The grant/tenure example in the transcript touches on conditional probability: given some condition (e.g., years of service), what is the probability of a separate outcome (e.g., grant denial)? This is a precursor to conditional probability concepts (P(A|B)).
The two-hats or two-urns illustration mirrors the idea of partitioning the sample space into disjoint subspaces and then combining results multiplicatively when selecting from each partition.
Summary of Key Formulas to Remember
Union and intersection:
P(A\cup B)=P(A)+P(B)-P(A\cap B).Mutually exclusive:
A\cap B=\emptyset \Rightarrow P(A\cap B)=0 \Rightarrow P(A\cup B)=P(A)+P(B).Probability distribution over a partition of the sample space:
If the region events are disjoint and cover S, then
\sumi P(Ei)=1.
Card deck hand counting:
Denominator (total hands):
N(S)=\binom{52}{5}=2{,}598{,}960.Favorable hands for k hearts:
N_k=\binom{13}{k}\binom{39}{5-k}.Probability of exactly k hearts:
P(k\text{ hearts})=\frac{N_k}{N(S)}=\frac{\binom{13}{k}\binom{39}{5-k}}{\binom{52}{5}}.
Example for k=3 hearts:
N_3=\binom{13}{3}\binom{39}{2}=211{,}926.
P(3\text{ hearts})=\frac{211{,}926}{2{,}598{,}960}\approx 0.0815.
Notation and calculator input:
\binom{n}{k} is the binomial coefficient (n choose k).
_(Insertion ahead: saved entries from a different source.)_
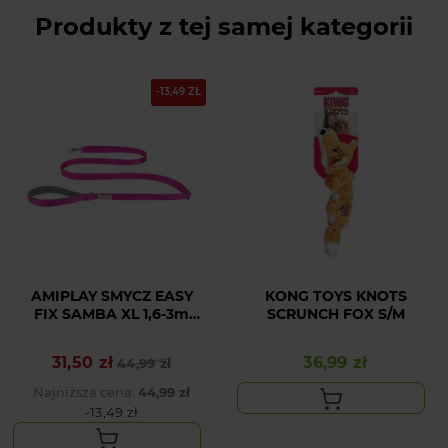
Produkty z tej samej kategorii
-13,49 ZŁ
AMIPLAY SMYCZ EASY
KONG TOYS KNOTS
FIX SAMBA XL 1,6-3m
SCRUNCH FOX S/M
RÓŻOWY
31,50 zł
36,99 zł
Cena podstawowa
Cena
44,99 zł
Cena
Najniższa cena:
44,99 zł
-13,49 zł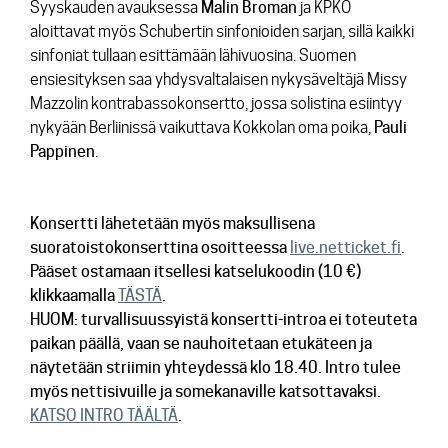
Syyskauden avauksessa
Malin
Broman
ja KPKO
aloittavat myös Schubertin sinfonioiden sarjan, sillä kaikki
sinfoniat tullaan esittämään lähivuosina. Suomen
ensiesityksen saa yhdysvaltalaisen nykysäveltäjä Missy
Mazzolin kontrabassokonsertto, jossa solistina esiintyy
nykyään Berliinissä vaikuttava Kokkolan oma poika,
Pauli
Pappinen
.
Konsertti lähetetään myös maksullisena
suoratoistokonserttina osoitteessa
live.netticket.fi
.
Pääset ostamaan itsellesi katselukoodin (10 €)
klikkaamalla
TÄSTÄ
.
HUOM: turvallisuussyistä konsertti-introa ei toteuteta
paikan päällä, vaan se nauhoitetaan etukäteen ja
näytetään striimin yhteydessä klo 18.40. Intro tulee
myös nettisivuille ja somekanaville katsottavaksi.
KATSO INTRO TÄÄLTÄ
.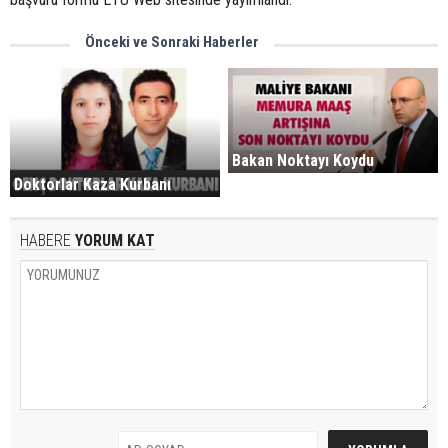
Önceki ve Sonraki Haberler
Bakan Noktayı Koydu
Doktorlar Kaza Kurbanı
HABERE
YORUM KAT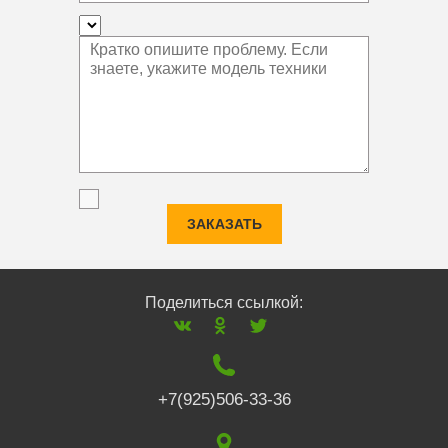
ЗАКАЗАТЬ
Поделиться ссылкой:
+7(925)506-33-36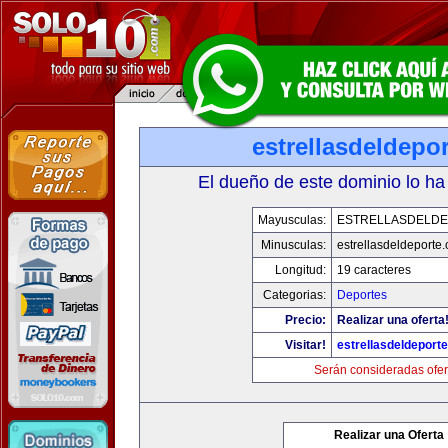
estrellasdeldepo
El dueño de este dominio lo ha
Mayusculas:
ESTRELLASDELD
Minusculas:
estrellasdeldeporte
Longitud:
19 caracteres
Categorias:
Deportes
Precio:
Realizar una oferta
Visitar!
estrellasdeldeport
Serán consideradas ofer
Realizar una Oferta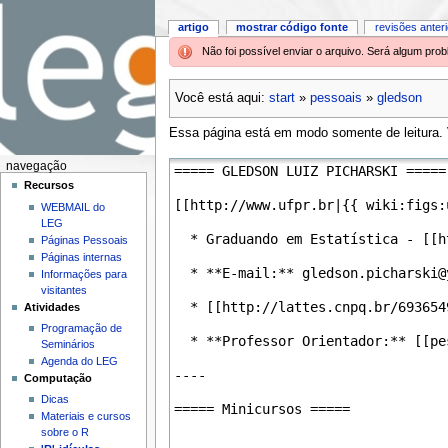
artigo
mostrar código fonte
revisões anter
Não foi possível enviar o arquivo. Será algum pr
Você está aqui:
start
»
pessoais
»
gledson
Essa página está em modo somente de leitura. V
navegação
Recursos
WEBMAIL do
LEG
Páginas Pessoais
Páginas internas
Informações para
visitantes
Atividades
Programação de
Seminários
Agenda do LEG
Computação
Dicas
Materiais e cursos
sobre o R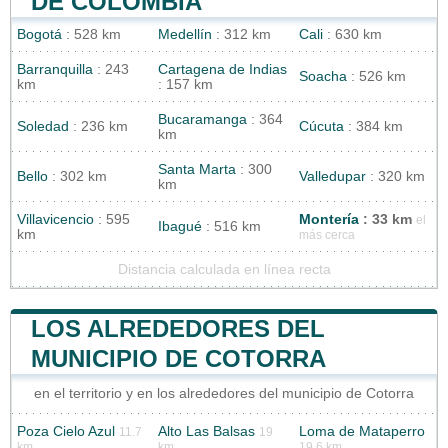
DE COLOMBIA
Bogotá
: 528 km
Medellín
: 312 km
Cali
: 630 km
Barranquilla
: 243
Cartagena de Indias
Soacha
: 526 km
km
: 157 km
Bucaramanga
: 364
Soledad
: 236 km
Cúcuta
: 384 km
km
Santa Marta
: 300
Bello
: 302 km
Valledupar
: 320 km
km
Villavicencio
: 595
Montería
: 33 km
el
Ibagué
: 516 km
km
más cerca
Distancia calculada en línea recta
LOS ALREDEDORES DEL
MUNICIPIO DE COTORRA
en el territorio y en los alrededores del municipio de Cotorra
Poza Cielo Azul
Alto Las Balsas
Loma de Mataperro
11.7
19
km
km
19.6 km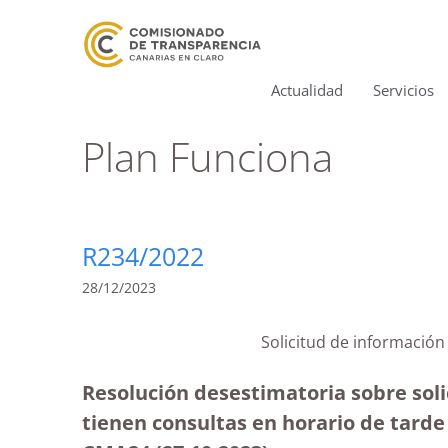
Actualidad
Servicios
Plan Funciona
R234/2022
28/12/2023
Solicitud de información
Resolución desestimatoria sobre solic
tienen consultas en horario de tard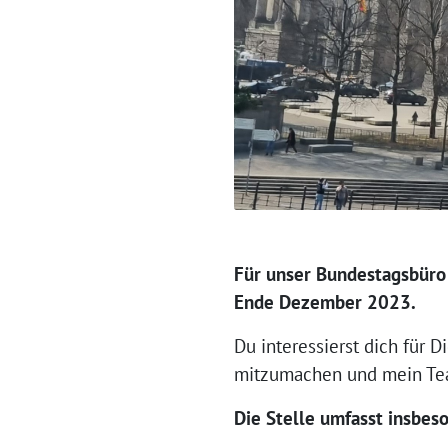
Für unser Bundestagsbüro 
Ende Dezember 2023.
Du interessierst dich für 
mitzumachen und mein Tea
Die Stelle umfasst insbes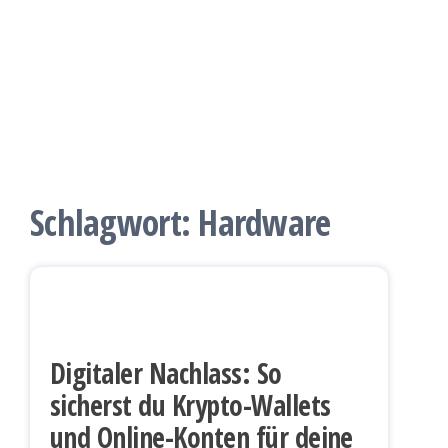
Schlagwort:
Hardware
Digitaler Nachlass: So
sicherst du Krypto-Wallets
und Online-Konten für deine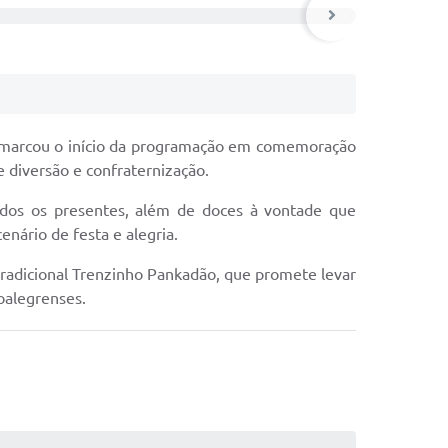
 marcou o início da programação em comemoração
e diversão e confraternização.
 todos os presentes, além de doces à vontade que
nário de festa e alegria.
tradicional Trenzinho Pankadão, que promete levar
oalegrenses.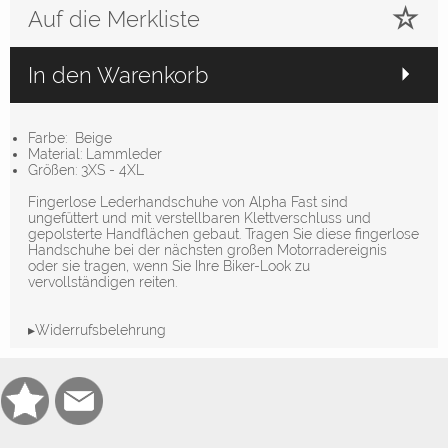
Auf die Merkliste
In den Warenkorb
Farbe: Beige
Material: Lammleder
Größen: 3XS - 4XL
Fingerlose Lederhandschuhe von Alpha Fast sind
ungefüttert und mit verstellbaren Klettverschluss und
gepolsterte Handflächen gebaut. Tragen Sie diese fingerlose
Handschuhe bei der nächsten großen Motorradereignis
oder sie tragen, wenn Sie Ihre Biker-Look zu
vervollständigen reiten.
▸Widerrufsbelehrung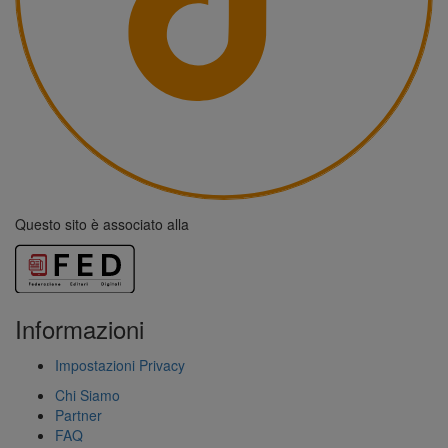
Questo sito è associato alla
Informazioni
Impostazioni Privacy
Chi Siamo
Partner
FAQ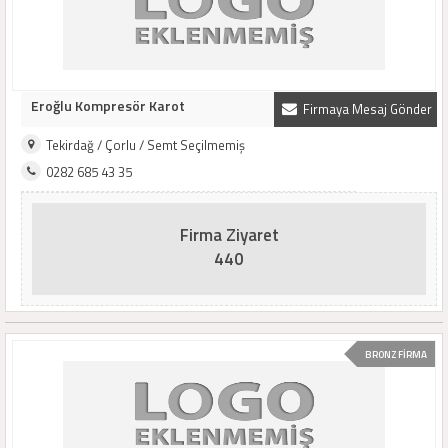
Eroğlu Kompresör Karot
Firmaya Mesaj Gönder
Tekirdağ / Çorlu / Semt Seçilmemiş
0282 685 43 35
Firma Ziyaret
440
BRONZ FİRMA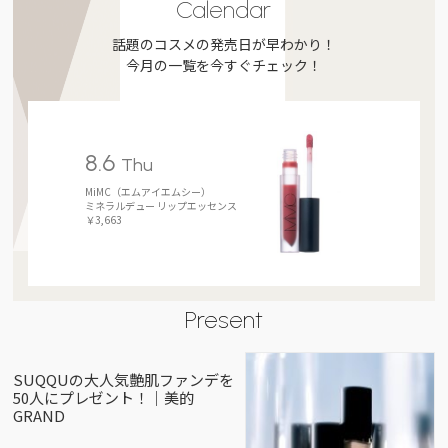
Calendar
話題のコスメの発売日が早わかり！
今月の一覧を今すぐチェック！
8.6
Thu
MiMC（エムアイエムシー）
ミネラルデュー リップエッセンス
￥3,663
Present
SUQQUの大人気艶肌ファンデを
50人にプレゼント！｜美的
GRAND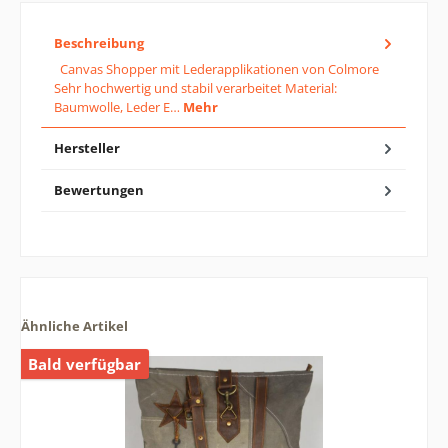
Beschreibung
Canvas Shopper mit Lederapplikationen von Colmore
Sehr hochwertig und stabil verarbeitet Material:
Baumwolle, Leder E…
Mehr
Hersteller
Bewertungen
Ähnliche Artikel
Bald verfügbar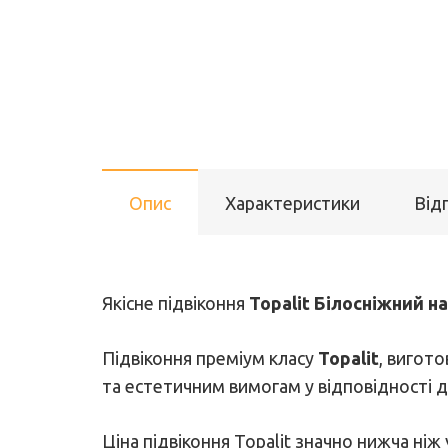
Опис
Характеристики
Відг
Якісне підвіконня
Topalit Білосніжний н
Підвіконня преміум класу
Topalit
, вигот
та естетичним вимогам у відповідності д
Ціна підвіконня Topalit значно нижча ніж 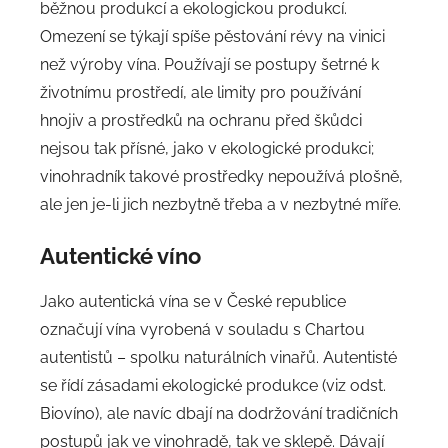
běžnou produkcí a ekologickou produkcí.
Omezení se týkají spíše pěstování révy na vinici
než výroby vína. Používají se postupy šetrné k
životnímu prostředí, ale limity pro používání
hnojiv a prostředků na ochranu před škůdci
nejsou tak přísné, jako v ekologické produkci;
vinohradník takové prostředky nepoužívá plošně,
ale jen je-li jich nezbytně třeba a v nezbytné míře.
Autentické víno
Jako autentická vína se v České republice
označují vína vyrobená v souladu s Chartou
autentistů – spolku naturálních vinařů. Autentisté
se řídí zásadami ekologické produkce (viz odst.
Biovíno), ale navíc dbají na dodržování tradičních
postupů jak ve vinohradě, tak ve sklepě. Dávají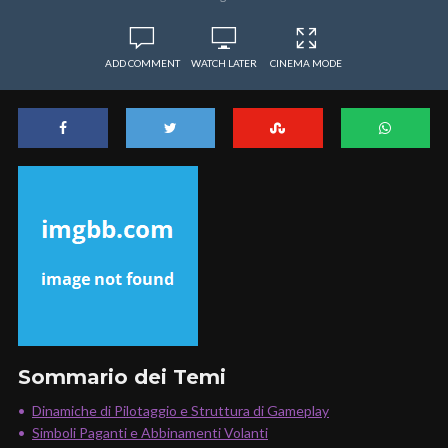
ADD COMMENT
WATCH LATER
CINEMA MODE
Sommario dei Temi
Dinamiche di Pilotaggio e Struttura di Gameplay
Simboli Paganti e Abbinamenti Volanti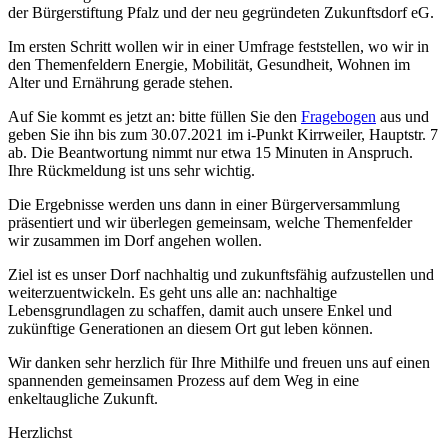
der Bürgerstiftung Pfalz und der neu gegründeten Zukunftsdorf eG.
Im ersten Schritt wollen wir in einer Umfrage feststellen, wo wir in
den Themenfeldern Energie, Mobilität, Gesundheit, Wohnen im
Alter und Ernährung gerade stehen.
Auf Sie kommt es jetzt an: bitte füllen Sie den
Fragebogen
aus und
geben Sie ihn bis zum 30.07.2021 im i-Punkt Kirrweiler, Hauptstr. 7
ab. Die Beantwortung nimmt nur etwa 15 Minuten in Anspruch.
Ihre Rückmeldung ist uns sehr wichtig.
Die Ergebnisse werden uns dann in einer Bürgerversammlung
präsentiert und wir überlegen gemeinsam, welche Themenfelder
wir zusammen im Dorf angehen wollen.
Ziel ist es unser Dorf nachhaltig und zukunftsfähig aufzustellen und
weiterzuentwickeln. Es geht uns alle an: nachhaltige
Lebensgrundlagen zu schaffen, damit auch unsere Enkel und
zukünftige Generationen an diesem Ort gut leben können.
Wir danken sehr herzlich für Ihre Mithilfe und freuen uns auf einen
spannenden gemeinsamen Prozess auf dem Weg in eine
enkeltaugliche Zukunft.
Herzlichst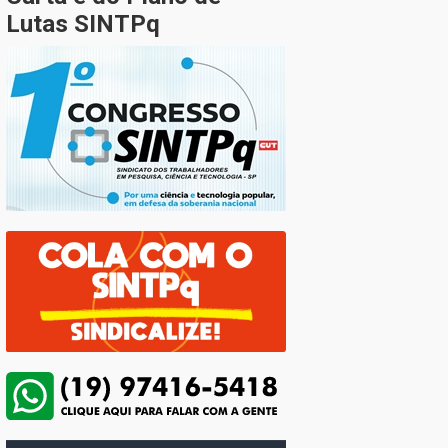
Lutas SINTPq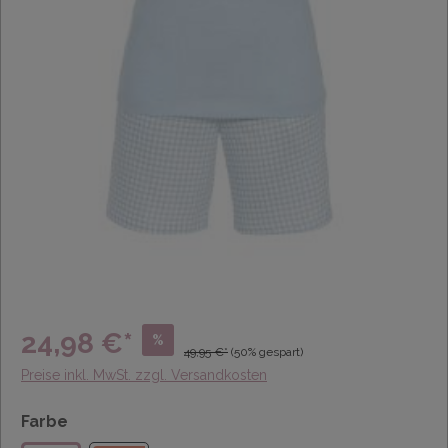
24,98 €*
%
49,95 €*
(50% gespart)
Preise inkl. MwSt. zzgl. Versandkosten
Farbe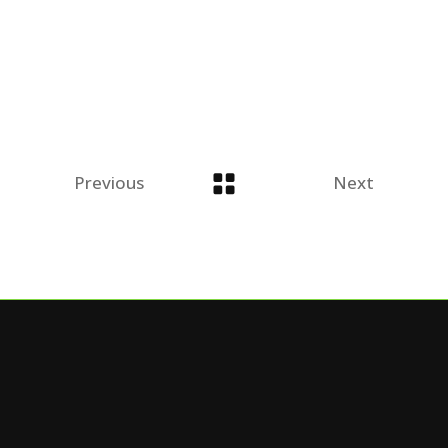
Previous
Next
Common shorthand: 52C5, (52 5), or 52 choose 5 depending on the tool.
Quick recap: when you’re stuck
Start with the size of the sample space S.
Identify whether the problem is with replacement or without replacement.
Determine if you should use combinations (order doesn’t matter) or permutations (order matters).
Build the correct counting expression for the number of favorable outcomes, then divide by |S| to obtain the probability.
Check that the probabilities sum to 1 if you’re enumerating all mutually exclusive outcomes.
Next topics hinted in lecture
Conditional probability P(A|B) and how to compute it from a partitioned sample space.
Deeper practice with probability distributions and two-way tables as alternatives to Venn diagrams.
More worked examples to solidify the method for different kinds of questions (e.g., different numbers of categories, with/without replacement, and more complex event descriptions).